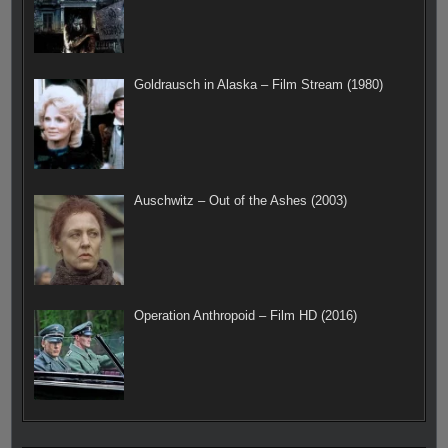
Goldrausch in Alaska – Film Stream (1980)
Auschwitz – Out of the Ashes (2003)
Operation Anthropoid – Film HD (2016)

● **DIRECTIONS FOR THIS TASK**:
Print out the material verbatim, skipping pictures.

● **TASK RESPONSE**:
Goldrausch in Alaska – Film Stream (1980)
Auschwitz – Out of the Ashes (2003)
Operation Anthropoid – Film HD (2016)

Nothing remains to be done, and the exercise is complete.